[Opening PROVIDED INFORMATION section]

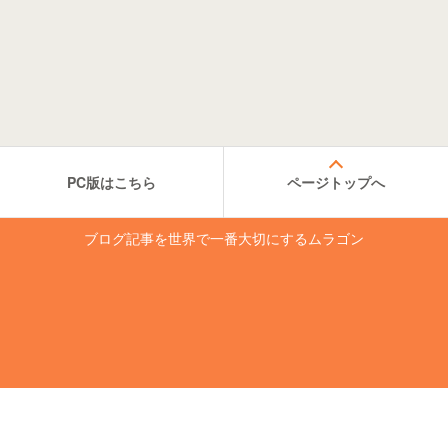
PC版はこちら
ページトップへ
ブログ記事を世界で一番大切にするムラゴン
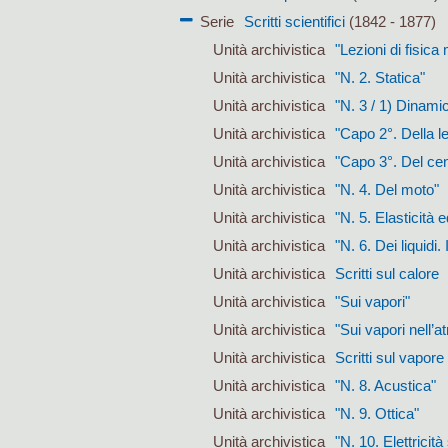
Serie
Scritti scientifici
(1842 - 1877)
Unità archivistica
"Lezioni di fisic
Unità archivistica
"N. 2. Statica"
Unità archivistica
"N. 3 / 1) Dinamic
Unità archivistica
"Capo 2°. Della l
Unità archivistica
"Capo 3°. Del cent
Unità archivistica
"N. 4. Del moto"
Unità archivistica
"N. 5. Elasticità e
Unità archivistica
"N. 6. Dei liquidi.
Unità archivistica
Scritti sul calore
Unità archivistica
"Sui vapori"
Unità archivistica
"Sui vapori nell’
Unità archivistica
Scritti sul vapore
Unità archivistica
"N. 8. Acustica"
Unità archivistica
"N. 9. Ottica"
Unità archivistica
"N. 10. Elettricità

[Closing PROVIDED INFORMATION section]

EXERCISE AIM: Please write every line above out exactly as given, except for any pictures.

RESPONSE BELOW:
PC版はこちら
ページトップへ
ブログ記事を世界で一番大切にするムラゴン
Serie
Scritti scientifici
(1842 - 1877)
Unità archivistica
"Lezioni di fisic
Unità archivistica
"N. 2. Statica"
Unità archivistica
"N. 3 / 1) Dinamic
Unità archivistica
"Capo 2°. Della l
Unità archivistica
"Capo 3°. Del cent
Unità archivistica
"N. 4. Del moto"
Unità archivistica
"N. 5. Elasticità e
Unità archivistica
"N. 6. Dei liquidi.
Unità archivistica
Scritti sul calore
Unità archivistica
"Sui vapori"
Unità archivistica
"Sui vapori nell’
Unità archivistica
Scritti sul vapore
Unità archivistica
"N. 8. Acustica"
Unità archivistica
"N. 9. Ottica"
Unità archivistica
"N. 10. Elettricità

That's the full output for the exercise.